Align corporate information security frameworks to best-practice standards (ISO 27002/17799) to achieve compliance objectives for IT governance

The ISO/IEC 27002 and ISO 17799 information security framework and standard provides concrete guidance and best-practice recommendations on information security management. Businesses can use this framework to meet regulatory requirements for IT governance. 

The ISO/IEC 27002 and ISO 17799 standards ensure that only authorized users can access particular information in order to protect the accuracy and completeness of information and processing methods and ensure that authorized users have access to information and associated assets when required.

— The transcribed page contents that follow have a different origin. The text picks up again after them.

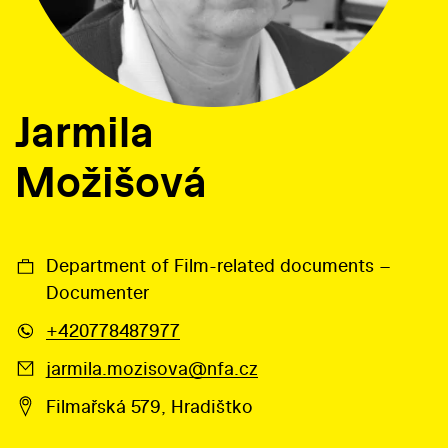
Jarmila
Možišová
Department of Film-related documents –
Documenter
+420778487977
jarmila.mozisova@nfa.cz
Filmařská 579, Hradištko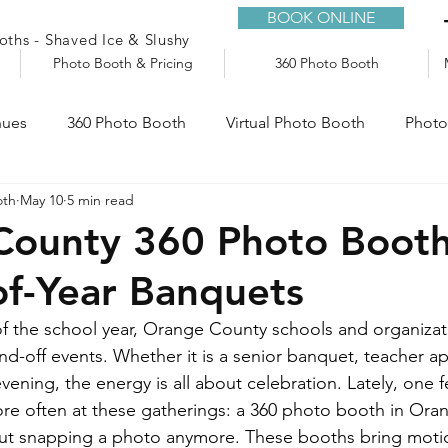
BOOK ONLINE
ths - Shaved Ice & Slushy
Photo Booth & Pricing
360 Photo Booth
nues
360 Photo Booth
Virtual Photo Booth
Photo
oth
May 10
5 min read
e
Audio Guestbook
Trailers
Slushy Machine
ounty 360 Photo Booth 
of-Year Banquets
f the school year, Orange County schools and organizat
nd-off events. Whether it is a senior banquet, teacher ap
vening, the energy is all about celebration. Lately, one f
e often at these gatherings: a 360 photo booth in Ora
bout snapping a photo anymore. These booths bring motio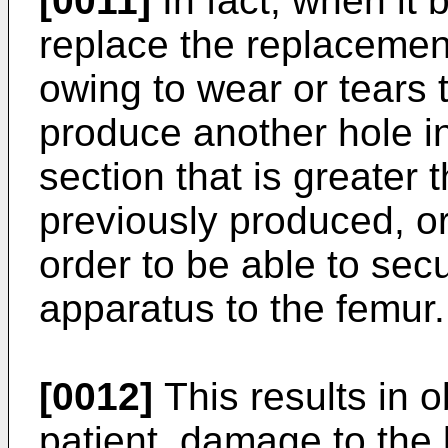
[0011]
In fact, when it
replace the replacemen
owing to wear or tears t
produce another hole in
section that is greater 
previously produced, or
order to be able to sec
apparatus to the femur.
[0012]
This results in o
patient, damage to the 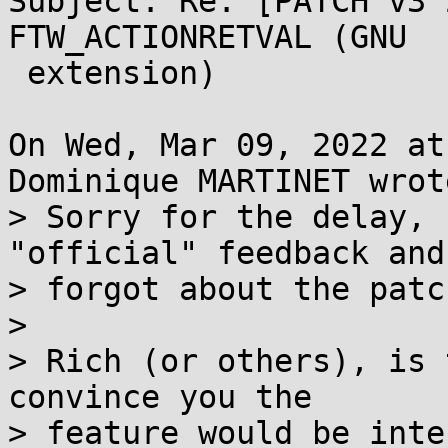
Subject: Re: [PATCH v3 
FTW_ACTIONRETVAL (GNU

 extension)

On Wed, Mar 09, 2022 at
Dominique MARTINET wrote
> Sorry for the delay, 
"official" feedback and

> forgot about the patc
> 

> Rich (or others), is 
convince you the

> feature would be inte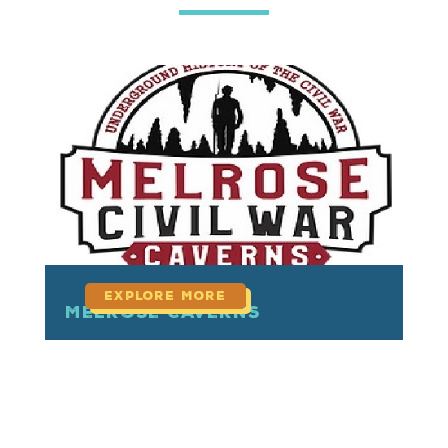
read more
Melrose Caverns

These and other frameworks simplify compliance by preventing "silos" of redundant controls, policies and procedures, and avoiding duplicated efforts in documentation, training, deployment, enforcement, management, administration and auditing. The standards help satisfy multiple compliance and security requirements through a consistent set of controls that preserve information confidentiality, integrity and availability in a cost-effective, extensible, flexible and robust manner.
 

IT Governance Applications

NextLabs' solution is a set of applications which includes a comprehensive set of pre-built policy libraries and pre-built reports based on the ISO/IEC 27002:2005 and ISO 17799 frameworks and reporting structure.  Policy sets can be easily customized to the environment or used as templates to create new policies. The NextLabs IT Governance Solution can:

• Assess information risks to discover gaps in existing policies and procedures to help identify requirements and improve information risk management. This lets administrators rapidly identify and assess the effectiveness of internal controls in an IT Governance relevant context.
• Apply scalable, flexible controls mapped to IT governance and security frameworks that satisfy multiple compliance regulations and eliminate redundant controls, policies and procedures and duplicated efforts in application- or system-specific controls, letting you optimize corporate IT investments.
• Proactively enforce policy in real time by monitoring, detecting, preventing and reporting policy violations that risk the confidentiality, integrity and availability of regulated information.
• Remediate policy violations automatically or interactively, and handle policy exceptions automatically to demonstrate full compliance management and rapid intervention.
• Assess compliance in real time with reporting and dashboards to demonstrate effective compliance oversight.
• Log administration activity through a central audit point, thus meeting separation-of-duties requirements for security monitoring.

The NextLabs IT Governance Solution helps enterprises deploy a proactive, end-to-end IT security program that provides comprehensive IT governance and supports training of the workforce in proper IT security practices to support IT and information governance.